How to complete this task: Without including any images, repeat the data exactly.

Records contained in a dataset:
+--

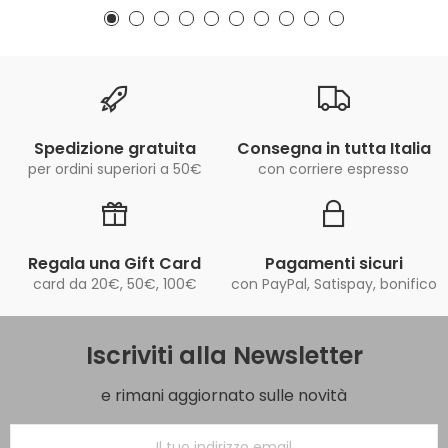
Spedizione gratuita
Consegna in tutta Italia
per ordini superiori a 50€
con corriere espresso
Regala una Gift Card
Pagamenti sicuri
card da 20€, 50€, 100€
con PayPal, Satispay, bonifico
Iscriviti alla Newsletter
e rimani aggiornato sulle novità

+--

Output of the task:
Spedizione gratuita
Consegna in tutta Italia
per ordini superiori a 50€
con corriere espresso
Regala una Gift Card
Pagamenti sicuri
card da 20€, 50€, 100€
con PayPal, Satispay, bonifico
Iscriviti alla Newsletter
e rimani aggiornato sulle novità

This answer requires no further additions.